News thrives on conflict. Two opposing camps with a gap between them is the cleanest possible story shape, so editors prefer it. The slow, fragmented, undramatic rise of the middle is anti-newsworthy — by construction it is the absence of conflict. The result is a feedback loop in which our binary instincts and the media's narrative incentives reinforce each other while the actual distribution drifts further from both.

Key takeaways

Mental model

Mental model

Practical application

The corrective is a small set of checks you can run on any 'gap' claim before you accept it.

  1. Locate the middle. If the claim names two groups, ask what fraction of the population sits between them. If it is more than a few percent, the 'gap' is a misdrawn boundary, not a real chasm.

  2. Demand the spread, not the average. When someone compares two averages — men vs women, country A vs country B — ask for the histograms. Overlapping spreads with different means look like a gap from a distance and like one population up close.

  3. Refuse extreme-vs-extreme framings. Rosling's example: comparing a billionaire with a famine victim feels informative but tells you almost nothing about the 7+ billion people in between. Ask for the median, not the tails.

  4. Restate the question on the four-level scale. Instead of 'is country X developed?', ask 'what level is country X mostly on, and which level is it moving toward?'. The question becomes answerable and the answer becomes useful.

  5. Notice your altitude. If you are reading this, you are almost certainly on Level 4. From Level 4 every lower level looks equally poor. Force yourself to distinguish Level 1 from Level 2 from Level 3 — because the people living there do, and the difference is decisive.

Example

Consider an election poll that announces 'America is split into two warring camps.' The gap instinct loves this framing — two boxes, a chasm, conflict. Now look at the underlying distribution. On most policy questions the modal voter sits well inside the 'middle' that the two-party frame treats as empty. Position on immigration, healthcare, abortion: each spreads out across a range with most mass in the middle and tails on both ends.

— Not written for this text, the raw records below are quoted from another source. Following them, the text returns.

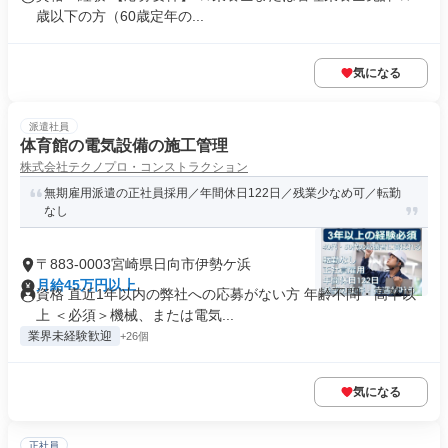
歳以下の方（60歳定年の...
気になる
派遣社員
体育館の電気設備の施工管理
株式会社テクノプロ・コンストラクション
無期雇用派遣の正社員採用／年間休日122日／残業少なめ可／転勤
なし
〒883-0003宮崎県日向市伊勢ケ浜
月給45万円以上
資格 直近1年以内の弊社への応募がない方 年齢不問・高卒以
上 ＜必須＞機械、または電気...
業界未経験歓迎
+26個
気になる
正社員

The two-party labels are real institutional categories, but the binary they imply about the population is not. Treating it as real produces predictable errors: marketers target the loud tails and miss the quiet middle; politicians believe compromise is impossible because the voters they hear from are the ones standing at the extremes; commentators describe the country as 'polarized' using a measure that is the polarization of its representatives, not of its people.

Apply Rosling's corrective and the picture changes. Ask for the spread, not the averages. Notice that the two camps share members on most specific issues. Replace 'left vs right' with a multi-dimensional scale where most people sit near the median on most axes. The country still has real disagreements — but they are no longer a gap, they are a continuous mess. The continuous mess is harder to write about and easier to act on.